The image of Childe Harold as the embodiment of the Byronic hero


The most famous of Byron’s poems is Childe Harold’s Pilgrimage. The poem was created in parts. The first two of her songs were written during Byron’s trip to Portugal, Spain, Albania, Greece. The third song – on the shores of Lake Geneva after the final departure from England, the fourth song is completed already in Italy in 1817.

Two initial songs of the poem were published on February 29, 1812 and immediately won the hearts of readers. “One fine morning I woke up and found out that I was famous,” Byron recalled.

All four songs are united by one hero. The image of Childe Harold entered the world literature as an image of a completely new hero, whom literature had not yet known. It embodies the most characteristic features of the enlightened part of the younger generation of the Romantic era. Byron himself stated that he wanted to show his hero “the way he is” at this time and in this reality, although “it would be nicer

and probably easier to portray a more attractive face.”

Who is the “pilgrim” Childe Harold? Already at the beginning of the poem the author presents his hero:

A young man lived in Albion. His age
He dedicated only to idle entertainment
In crazy thirst for joy and nig…

It is the offspring of an ancient and once glorious family. It would seem that he should be satisfied with life and happy. But unexpectedly for himself, “in the heyday of the life of May,” he falls ill with a “strange” disease:

There was talk of satiety in him,
The disease of the mind and heart is fatal,
And it seemed like a vile all around:
Prison – homeland, grave – father’s house…
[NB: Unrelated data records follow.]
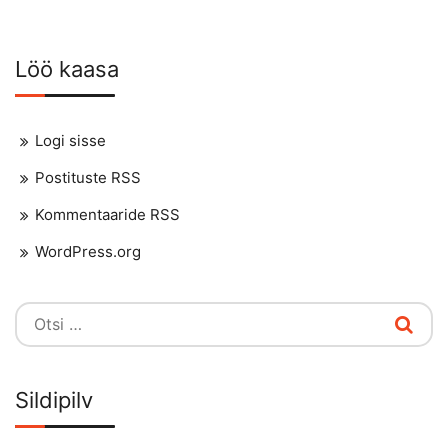
Löö kaasa
Logi sisse
Postituste RSS
Kommentaaride RSS
WordPress.org
Otsi:
Sildipilv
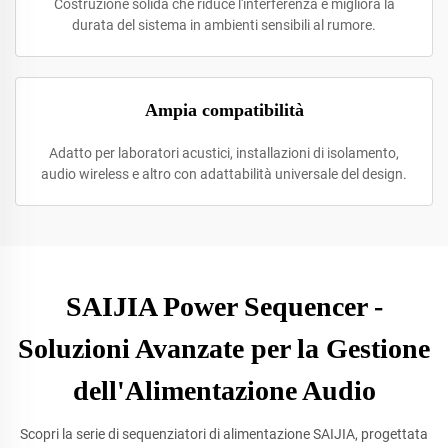
Costruzione solida che riduce l'interferenza e migliora la
durata del sistema in ambienti sensibili al rumore.
Ampia compatibilità
Adatto per laboratori acustici, installazioni di isolamento,
audio wireless e altro con adattabilità universale del design.
SAIJIA Power Sequencer -
Soluzioni Avanzate per la Gestione
dell'Alimentazione Audio
Scopri la serie di sequenziatori di alimentazione SAIJIA, progettata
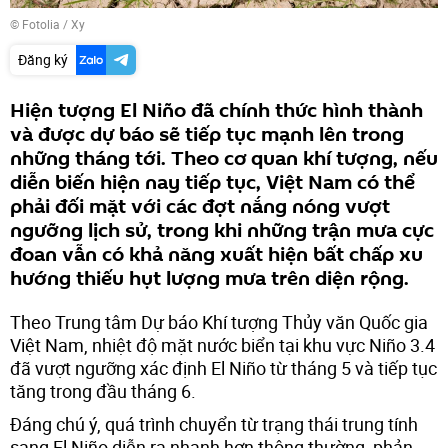
©
Fotolia
/ Xy
Đăng ký
Hiện tượng El Niño đã chính thức hình thành
và được dự báo sẽ tiếp tục mạnh lên trong
những tháng tới. Theo cơ quan khí tượng, nếu
diễn biến hiện nay tiếp tục, Việt Nam có thể
phải đối mặt với các đợt nắng nóng vượt
ngưỡng lịch sử, trong khi những trận mưa cực
đoan vẫn có khả năng xuất hiện bất chấp xu
hướng thiếu hụt lượng mưa trên diện rộng.
Theo Trung tâm Dự báo Khí tượng Thủy văn Quốc gia
Việt Nam, nhiệt độ mặt nước biển tại khu vực Niño 3.4
đã vượt ngưỡng xác định El Niño từ tháng 5 và tiếp tục
tăng trong đầu tháng 6.
Đáng chú ý, quá trình chuyển từ trạng thái trung tính
sang El Niño diễn ra nhanh hơn thông thường, phản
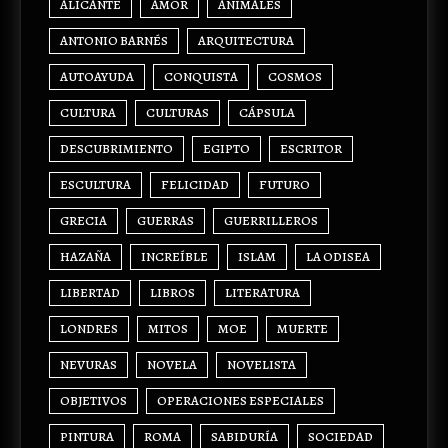
ALICANTE
AMOR
ANIMALES
ANTONIO BARNÉS
ARQUITECTURA
AUTOAYUDA
CONQUISTA
COSMOS
CULTURA
CULTURAS
CÁPSULA
DESCUBRIMIENTO
EGIPTO
ESCRITOR
ESCULTURA
FELICIDAD
FUTURO
GRECIA
GUERRAS
GUERRILLEROS
HAZAÑA
INCREÍBLE
ISLAM
LA ODISEA
LIBERTAD
LIBROS
LITERATURA
LONDRES
MITOS
MOE
MUERTE
NEVURAS
NOVELA
NOVELISTA
OBJETIVOS
OPERACIONES ESPECIALES
PINTURA
ROMA
SABIDURÍA
SOCIEDAD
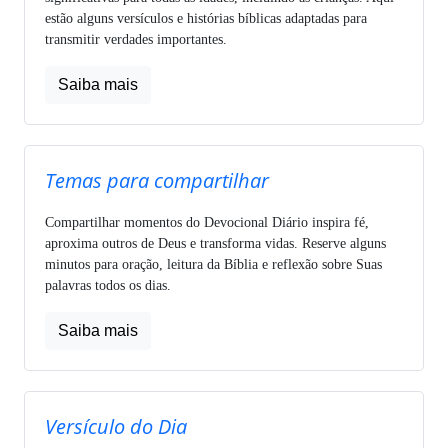
estão alguns versículos e histórias bíblicas adaptadas para
transmitir verdades importantes.
Saiba mais
Temas para compartilhar
Compartilhar momentos do Devocional Diário inspira fé,
aproxima outros de Deus e transforma vidas. Reserve alguns
minutos para oração, leitura da Bíblia e reflexão sobre Suas
palavras todos os dias.
Saiba mais
Versículo do Dia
Harold is eager for strangers, unknown to him, he craves change, danger, storms, adventures – anything, just to get away from what he was disgusted with:

The inheritance, the house, the patrimonial estates, the
lovely ladies whose laughter he loved so much…
He exchanged for the winds and fogs,

/> For the roar of the southern waves and the barbaric countries.

The new world, the new countries gradually open their eyes to a different life full of suffering and disasters and so far from its former secular life. In Spain, Harold is no longer that secular dandy, as he described at the beginning of the poem. The great drama of the Spanish people, forced to choose between “obedience or the grave,” fills it with anxiety, hardens the heart. At the end of the first song is a moody, disillusioned man in the world. He is burdened by the whole way of life of an aristocratic society, he finds no sense either in the earthly or in the afterlife, he is swearing and suffering. Such a hero, neither English nor European literature, did not yet know.

However, already in the second chapter, after finding himself in the mountains of Albania, Harold, although still “desires is alien, careless”, but is already yielding to the beneficial influence of the majestic nature of this country and its people – proud, brave and freedom-loving Albanian mountaineers. In the hero, responsiveness, sincere generosity, and ever less dissatisfaction and longing in him are manifested. The soul of the misanthrope Harold begins to sort of recover.

After Albania and Greece, Harold returns to his homeland and plunges into a “whirlwind of secular fashion,” into “a swathe in the hall where the bustle is boiling,” He again begins to pursue the desire to flee from this world of empty vanity and aristocratic swagger. But now “his goal… is worthy than then.” Now he knows for sure that “among the desert mountains his friends”. And he “takes the pilgrim’s staff again” …

Since the publication of the “Pilgrimage Childe Harold” readers identified the hero of the poem with the author himself, although Byron categorically objected to this, insisting that the hero is fictional. Indeed, the author and his hero have a lot in common, even if only in biography. However, Byron’s spiritual appearance is immeasurably richer and more complex than the appearance of the character he created. Nevertheless, the desired “line” between him and his hero was never held, and in the fourth song of the poem Childe Harold is not even mentioned at all. “In the last song, the pilgrim appears less frequently than in the previous ones, and therefore he is less divided from the author who speaks here on his own behalf,” Byron admitted.

Childe Harold is a sincere, profound, though very contradictory man who is disillusioned with the “light”, in his aristocratic environment, runs away from her, passionately seeks new ideals. This image soon became the embodiment of the “Byronic” hero in the literature of many European countries in the era of Romanticism.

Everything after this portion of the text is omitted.